In der Bretagne, wo das Meer nicht nur Sehnsuchtsort, sondern auch bedrohlicher Gegner ist, zeigt sich der Klimawandel von seiner erbarmungslosesten Seite. Die Gemeinde Treffiagat im Finistère steht derzeit vor einer drastischen Entscheidung: Sie lässt sieben Häuser abreißen – weil das Meer sie sich sonst holt.

Ein Ort am Rand – wortwörtlich

Treffiagat liegt idyllisch im südlichen Pays Bigouden. Doch Idylle allein schützt nicht vor Naturgewalten. Die Gemeinde ist mittlerweile als „rote Zone“ klassifiziert – das bedeutet: höchste Gefährdung durch Meeresüberschwemmungen. Und das ist keine abstrakte Gefahrenlage, sondern bitterer Alltag. Die Stürme Ciaran im November 2023 und Herminia im Januar 2024 haben brutal deutlich gemacht, wie wenig Land noch zwischen der Küste und dem Atlantik übrig ist.

Was einmal ein Wohngebiet war, grenzt heute fast direkt ans Wasser. Die Fundamente bröckeln, die Dünen geben nach – und mit ihnen die Vorstellung, dass man der Natur dauerhaft etwas entreißen kann.

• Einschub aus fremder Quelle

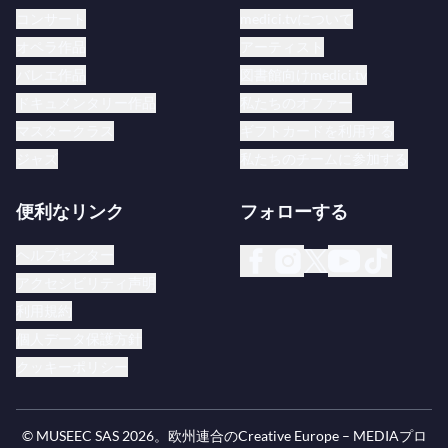
コンサート
medici.tvについて
オペラ作品
アーティスト
バレエ作品
図書館向けmedici.tv
ドキュメンタリー作品
私たちのオファー
マスタークラス
ギフトカードを利用する
ジャズ
私たちのチームに参加する
便利なリンク
フォローする
ヘルプセンター
アクセシビリティ声明
利用規約
個人データ保護方針
クッキーポリシー
© MUSEEC SAS
2026
。欧州連合のCreative Europe – MEDIAプロ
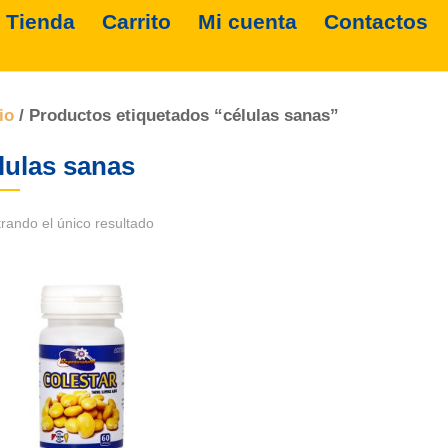
Tienda
Carrito
Mi cuenta
Contactos
io
/ Productos etiquetados “células sanas”
lulas sanas
rando el único resultado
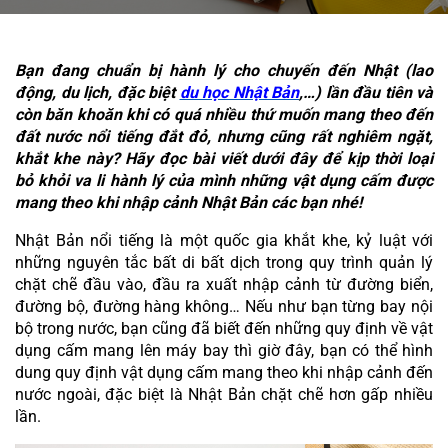
Bạn đang chuẩn bị hành lý cho chuyến đến Nhật (lao 
động, du lịch, đặc biệt 
du học Nhật Bản
,
…) lần đầu tiên và 
còn băn khoăn khi có quá nhiều thứ muốn mang theo đến 
đất nước nổi tiếng đắt đỏ, nhưng cũng rất nghiêm ngặt, 
khắt khe này? 
Hãy đọc bài viết dưới đây để kịp thời loại 
bỏ khỏi va li hành lý của mình những vật dụng cấm được 
mang theo khi nhập cảnh Nhật Bản các bạn nhé!
Nhật Bản nổi tiếng là một quốc gia khắt khe, kỷ luật với 
những nguyên tắc bất di bất dịch trong quy trình quản lý 
chặt chẽ đầu vào, đầu ra xuất nhập cảnh từ đường biển, 
đường bộ, đường hàng không… Nếu như bạn từng bay nội 
bộ trong nước, bạn cũng đã biết đến những quy định về vật 
dụng cấm mang lên máy bay thì giờ đây, bạn có thể hình 
dung quy định vật dụng cấm mang theo khi nhập cảnh đến 
nước ngoài, đặc biệt là Nhật Bản chặt chẽ hơn gấp nhiều 
lần.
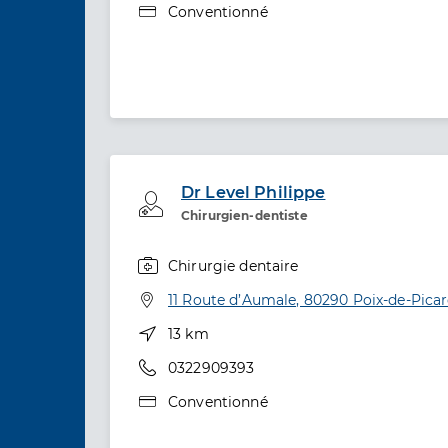
Type de convention
Conventionné
Dr Level Philippe
Professionel de santé
Chirurgien-dentiste
Chirurgie dentaire
Spécialités
Adresse
11 Route d’Aumale, 80290 Poix-de-Picar
Distance
13 km
Téléphone
0322909393
Type de convention
Conventionné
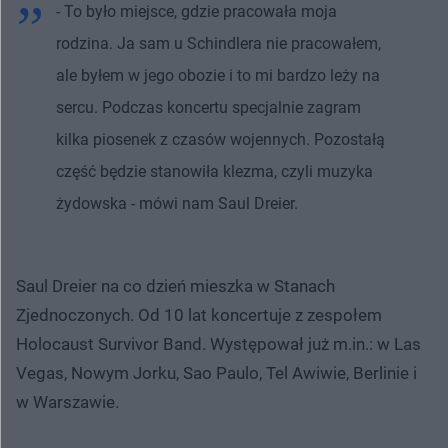
- To było miejsce, gdzie pracowała moja
rodzina. Ja sam u Schindlera nie pracowałem,
ale byłem w jego obozie i to mi bardzo leży na
sercu. Podczas koncertu specjalnie zagram
kilka piosenek z czasów wojennych. Pozostałą
część będzie stanowiła klezma, czyli muzyka
żydowska - mówi nam Saul Dreier.
Saul Dreier na co dzień mieszka w Stanach
Zjednoczonych. Od 10 lat koncertuje z zespołem
Holocaust Survivor Band. Występował już m.in.: w Las
Vegas, Nowym Jorku, Sao Paulo, Tel Awiwie, Berlinie i
w Warszawie.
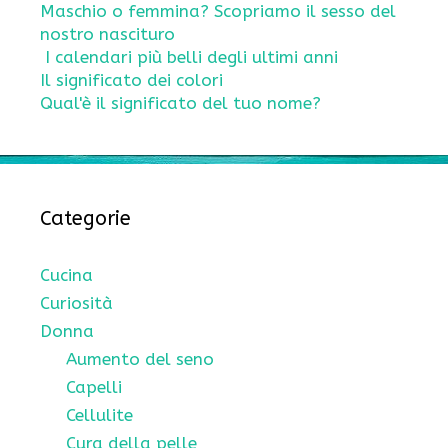
Maschio o femmina? Scopriamo il sesso del
nostro nascituro
I calendari più belli degli ultimi anni
Il significato dei colori
Qual'è il significato del tuo nome?
Categorie
Cucina
Curiosità
Donna
Aumento del seno
Capelli
Cellulite
Cura della pelle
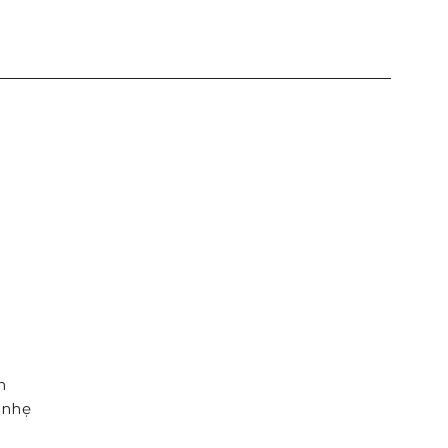
h
 nhẹ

Wenn die Entscheidung keine ist

Was tun, wenn Häuser nicht mehr sicher sind, obwohl Menschen noch darin wohnen? Die Kommune entschied sich, die betroffenen Immobilien aufzukaufen und abzureißen. Ein Schritt, der nicht leichtfällt – aber überfällig ist. Stéphane Le Doaré, Präsident der lokalen Gebietskörperschaft, bringt es auf den Punkt: „Das Meer ist stärker als wir.“

Ein nüchterner Satz, der gleichzeitig alles sagt. Es geht nicht mehr darum, mit Schutzmauern und Sandaufschüttungen zu retten, was längst verloren ist. Es geht darum, Leben zu schützen, nicht Gebäude.

Kein Einzelfall, sondern Vorbote

Treffiagat steht sinnbildlich für das, was in vielen französischen Küstenregionen droht – oder bereits Realität ist. Das Zentrum für Umweltstudien CEREMA warnt: Bis zum Jahr 2100 könnten durch Küstenerosion in Frankreich mehr als 500.000 Hektar Land betroffen sein. In diesen Gebieten leben heute rund 450.000 Menschen.

Vor allem Korsika, das Departement Var und die Pyrenäen-Atlantiques sind stark gefährdet. Dort verschwinden Strände, ganze Dünenlandschaften und Häuserreihen. Manchmal sieht man das Fortschreiten mit bloßem Auge – von Jahr zu Jahr.

Wohin mit der Hoffnung?

Natürlich stellt sich die Frage: Kann man sich anpassen? Oder muss man irgendwann kapitulieren? Einfache Antworten gibt es nicht. Klar ist nur: Ohne ein Umdenken in der Raumplanung, ohne mutige Investitionen in nachhaltige Bauweisen und ohne breite Aufklärung wird die Zahl der verlorenen Häuser – und Schicksale – steigen.

Treffiagat zeigt, wie entscheidend es ist, lokal und früh zu handeln. Was hier geschieht, sollte andernorts Warnung genug sein. Denn das Wasser wartet nicht auf politische Prozesse oder lange Gutachten – es kommt einfach.

Und jetzt?

Für die Menschen in Treffiagat ist der Verlust real. Ihre Häuser, ihre Erinnerungen, ihre Lebensgeschichten verschwinden. Was bleibt, ist die Erkenntnis, dass Naturgewalten keine Rücksicht auf Besitz nehmen.

Aber vielleicht auch: ein neuer Anfang. Ein Weg, das Zusammenleben mit der Natur neu zu denken – nicht gegen, sondern mit ihr.

Denn am Ende fragt man sich: Wenn das Meer einmal das Land zurückgewinnt – was bleibt uns dann?